1. Measurements Significant Figures Done By: Rania Moh’d-0115365 Renad Kharabsheh-0118448

2. Definition The term significant figures refers to the number of important single digits (0 through 9 inclusive) in the coefficient of an expression in scientific notation. The number of significant figures in an expression indicates the confidence or precision of a quantity.
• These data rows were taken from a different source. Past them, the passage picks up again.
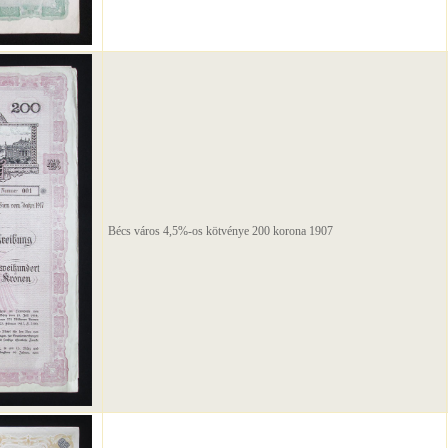
Bécs város 4,5%-os kötvénye 200 korona 1907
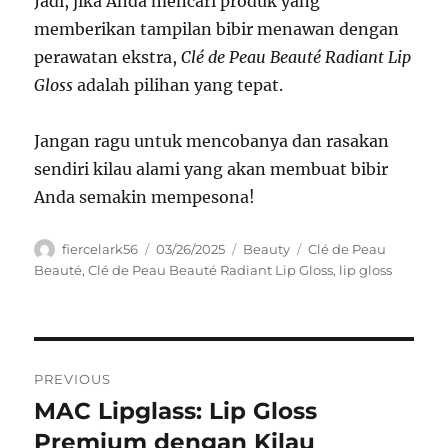
Jadi, jika Anda mencari produk yang
memberikan tampilan bibir menawan dengan
perawatan ekstra,
Clé de Peau Beauté Radiant Lip
Gloss
adalah pilihan yang tepat.
Jangan ragu untuk mencobanya dan rasakan
sendiri kilau alami yang akan membuat bibir
Anda semakin mempesona!
Author
Posted
Categories
Tags
fiercelark56
03/26/2025
Beauty
Clé de Peau
on
Beauté
,
Clé de Peau Beauté Radiant Lip Gloss
,
lip gloss
Navigasi
PREVIOUS
pos
MAC Lipglass: Lip Gloss
Previous
post:
Premium dengan Kilau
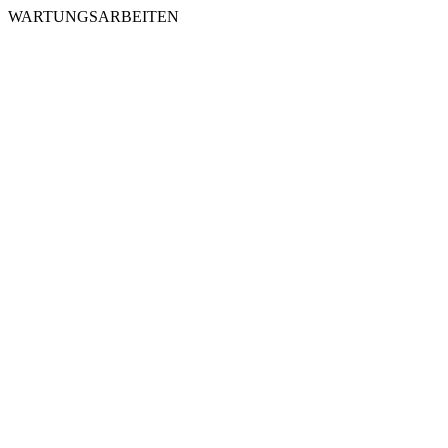
WARTUNGSARBEITEN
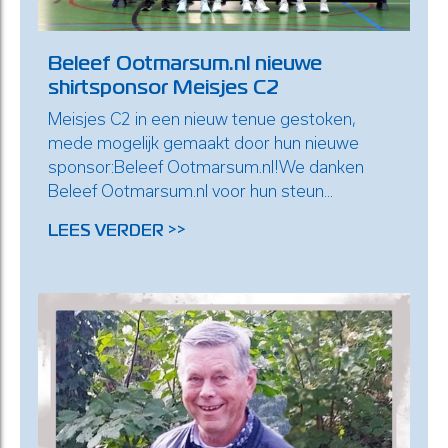
Beleef Ootmarsum.nl nieuwe
shirtsponsor Meisjes C2
Meisjes C2 in een nieuw tenue gestoken,
mede mogelijk gemaakt door hun nieuwe
sponsor:Beleef Ootmarsum.nl!We danken
Beleef Ootmarsum.nl voor hun steun...
LEES VERDER >>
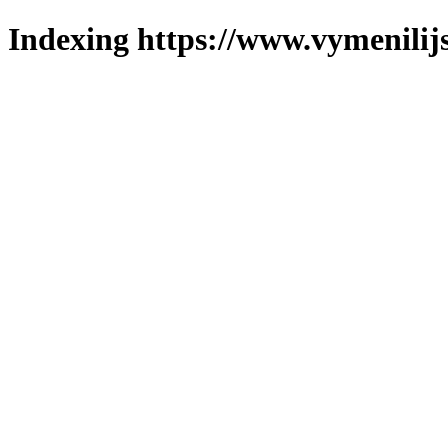
Indexing https://www.vymenilijs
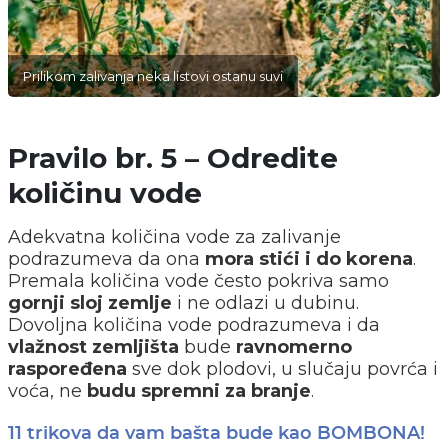
Prilikom zalivanja neka listovi ostanu suvi
Pravilo br. 5 – Odredite
količinu vode
Adekvatna količina vode za zalivanje
podrazumeva da ona
mora stići i do korena
.
Premala količina vode često pokriva samo
gornji sloj zemlje
i ne odlazi u dubinu.
Dovoljna količina vode podrazumeva i da
vlažnost zemljišta
bude
ravnomerno
raspoređena
sve dok plodovi, u slučaju povrća i
voća, ne
budu spremni za branje
.
11 trikova da vam bašta bude kao BOMBONA!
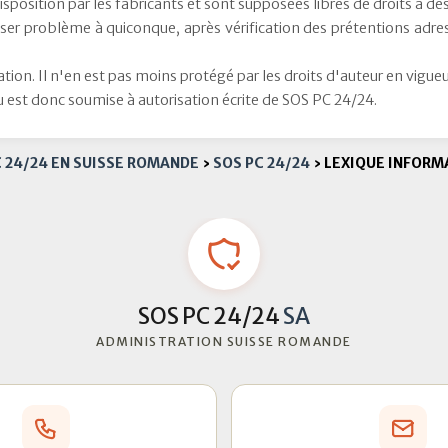
isposition par les fabricants et sont supposées libres de droits à d
oser problème à quiconque, après vérification des prétentions adr
tion. Il n'en est pas moins protégé par les droits d'auteur en vigueur 
u est donc soumise à autorisation écrite de SOS PC 24/24.
C 24/24 EN SUISSE ROMANDE
›
SOS PC 24/24
›
LEXIQUE INFORM
SOS PC 24/24
SA
ADMINISTRATION SUISSE ROMANDE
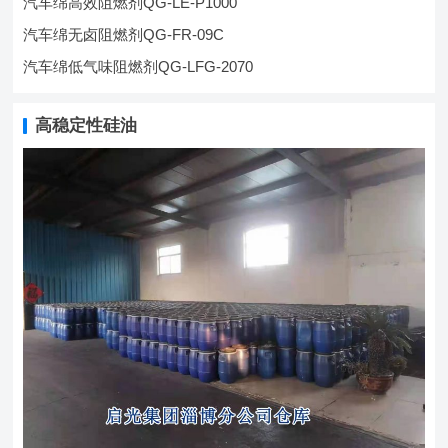
汽车绵高效阻燃剂QG-LE-P1000
汽车绵无卤阻燃剂QG-FR-09C
汽车绵低气味阻燃剂QG-LFG-2070
高稳定性硅油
3. Where are they used? They are used both in calculations and measurements. Calculation: is the numerical values that ​​ are computed in various calculations. Such as addition, subtraction, multiplication, division and differential equations..... etc. Measurement: are the values ​​ resulting from the use of machines and devices: like the balance, the pH meter, thermal balance....... etc

4. Rules for Determining Significant Figures 1. Non-zero integers are considered significant. 2. All zeros located on the left of the number that is not zero are considered insignificant. These zeros serve only as space holders. They are there to put the decimal point in its correct location. They DO NOT involve measurement decisions. Upon writing the numbers in scientific notation (5.00 x 10¯ 3 and 3.040 x 10¯ 2 ), the non-significant zeros disappear. Example: number (0.00567) contains three significant figures (5,7,6).

5. Rules for Determining Significant Figures 3. All zeros between non-zero numbers are considered significant. Example: number (1.0075) Includes five significant figures (1,0,0,7,5) Another example: (0.0401) contains three significant figures (4,0,1).

6. Rules for Determining Significant Figures 4. All zeros located to the right of the figure, which includes a decimal point are considered significant. Example: (0.00590) contains three significant figures (5,9,0) 5. All zeros, located to the right of the correct number, which does not contain a decimal point may be considered significant and may be considered all or some insignificant. This depends on the used units of measurement and the measurement accuracy. Example: the number (300) cm

7. More Examples The table shows several examples of numbers written in standard decimal notation (first column) and in scientific notation (second column). The third column shows the number of significant figures in the corresponding expression in the second column. Decimal ExpressionScientific NotationSignificant Figures 1,222,000.001.222 x 10 6 4949 1.22200000 x 10 6 -0.0000000100 -1 x 10 -8 1313 -1.00 x 10 -8

8. Calculations and Significant Figures In mathematical operations involving significant figures, the answer is reported in such a way that it reflects the reliability of the least precise operation. Let's state that another way: a chain is no stronger than its weakest link. An answer is no more precise that the least precise number used to get the answer. Let's do it one more time: imagine a team race where you and your team must finish together. Who dictates the speed of the team? Of course, the slowest member of the team. Your answer cannot be MORE precise than the least precise measurement.

9. Calculations and Significant Figures Addition and Subtraction: For addition and subtraction, look at the decimal portion(i.e., to the right of the decimal point) of the numbers ONLY. Here is what to do: 1) Count the number of significant figures in the decimal portion of each number in the problem. (The digits to the left of the decimal place are not used to determine the number of decimal places in the final answer.) 2) Add or subtract in the normal fashion. 3) Round the answer to the LEAST number of places in the decimal portion of any number in the problem.

10. Example 13.214 + 234.6 + 7.0350 + 6.38 Looking at the numbers, I see that the second number, 234.6, is only accurate to the tenths place; all the other numbers are accurate to a greater number of decimal places. So my answer will have to be rounded to the tenths place: 13.214 + 234.6 + 7.0350 + 6.38 = 261.2290 Rounding to the tenths place, I get: 13.214 + 234.6 + 7.0350 + 6.38 = 261.2

11. Calculations and Significant Figures Multiplication and Division: The following rule applies for multiplication and division: The LEAST number of significant figures in any number of the problem determines the number of significant figures in the answer. This means you MUST know how to recognize significant figures in order to use this rule.

12. Examples Example #1: 2.5 x 3.42. The answer to this problem would be 8.6 (which was rounded from the calculator reading of 8.55). Why? 2.5 has two significant figures while 3.42 has three. Two significant figures is less precise than three, so the answer has two significant figures.